The spectral resolution is very high and the accuracy is equivalent to the width of the spectral lines formed in atmospheres of stars such as the Sun. In other words, the spectral resolution of HIDES has reached a level at which higher spectral resolution is meaningless. The Echelle Spectrograph provides us with an efficient tool to simultaneously obtain spectra covering most of the optical range width a high resolving power.
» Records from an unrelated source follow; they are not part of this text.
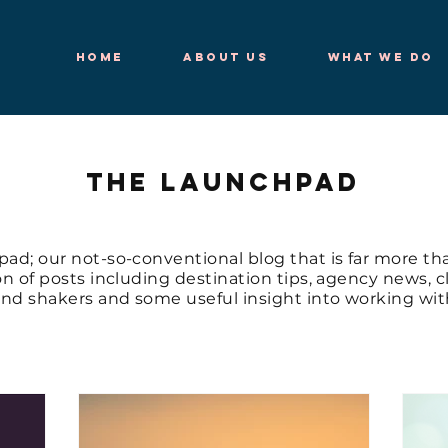
Home
About Us
What We Do
THE LAUNCHPAD
d; our not-so-conventional blog that is far more tha
ion of posts including destination tips, agency news, 
nd shakers and some useful insight into working with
: Estimate of the Formation Temperature of Ammonia Ice in Comet LINEAR
Let's look at the data of Comet LINEAR taken by Subaru Telescope's HDS (High Dispersion Spectrograph), which is also an echelle spectrograph. Image 2 displays the image taken by Subaru's CISCO (Cooled Infrared Spectrograph and Camera for OH-Airglow Suppressor). Image 3 shows part of the raw data of the spectrum of Comet LINEAR observed with HDS. The light dispersed into many wavelengths continuously extends horizontally in this image. This means that the comet emits the light consisting of most of the optical wavelength range. This is because the coma of the comet reflect sunlight. You can see several bright vertical lines in the streaks. These are emission lines originating in certain atoms and molecules in the comet. These emission lines tell us the chemical composition of the comet. Researchers analyzed the data and found that C2 and NH2 molecules in Comet LINEAR. The NH2 molecules originated in ammonia (NH3) and detailed analysis enables us to estimate the formation temperature of the comet.
A grating is an optical component with a periodic structure, which splits and diffracts light into several beams traveling in different directions. Usually this pattern is a corrugated surface of grooves. A grating disperses an incident beam on it. The directions of these beams depend on the spacing of the grating and the wavelength of the light. This makes the grating act as a dispersive element. Light of a single wavelength in a standard grating at normal incidence is diffracted to the central zero order and successive higher orders at specific angles, defined by the grating density/wavelength ratio. For multiple wavelengths the same is true; however, it is possible that longer wavelengths of a higher order might overlap with the next order(s) of a shorter wavelength, which usually is an unwanted side effect. In echelle gratings, however, this behavior is deliberately used and the blaze is optimized for multiple overlapping higher orders. Since this overlap is not directly useful, a second, perpendicularly mounted dispersive element (grating or prism) is inserted as an "order separator" or a "cross disperser" into the beam path.